Exercise requirements - Copy every record below exactly, leaving out any pictures.

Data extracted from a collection
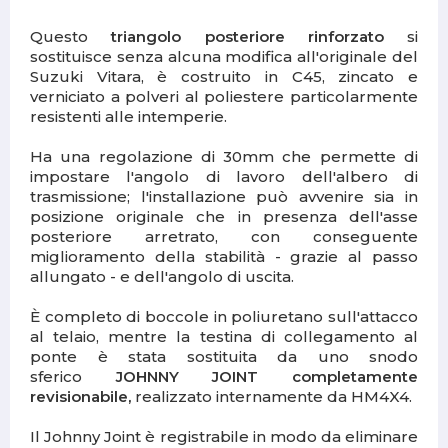
Questo
triangolo posteriore rinforzat
o
si
sostituisce senza alcuna modifica all'originale del
Suzuki Vitara, è costruito in C45, zincato e
verniciato a polveri al poliestere particolarmente
resistenti alle intemperie.
Ha una regolazione di 30mm che permette di
impostare l'angolo di lavoro dell'albero di
trasmissione; l'installazione può avvenire sia in
posizione originale che in presenza dell'asse
posteriore arretrato, con conseguente
miglioramento della stabilità - grazie al passo
allungato - e dell'angolo di uscita.
È completo di boccole in poliuretano sull'attacco
al telaio, mentre la testina di collegamento al
ponte è stata sostituita da uno snodo
sferico
JOHNNY JOINT completamente
revisionabile,
realizzato internamente da HM4X4.
Il Johnny Joint è registrabile in modo da eliminare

Problem solution -
Questo
triangolo posteriore rinforzat
o
si
sostituisce senza alcuna modifica all'originale del
Suzuki Vitara, è costruito in C45, zincato e
verniciato a polveri al poliestere particolarmente
resistenti alle intemperie.
Ha una regolazione di 30mm che permette di
impostare l'angolo di lavoro dell'albero di
trasmissione; l'installazione può avvenire sia in
posizione originale che in presenza dell'asse
posteriore arretrato, con conseguente
miglioramento della stabilità - grazie al passo
allungato - e dell'angolo di uscita.
È completo di boccole in poliuretano sull'attacco
al telaio, mentre la testina di collegamento al
ponte è stata sostituita da uno snodo
sferico
JOHNNY JOINT completamente
revisionabile,
realizzato internamente da HM4X4.
Il Johnny Joint è registrabile in modo da eliminare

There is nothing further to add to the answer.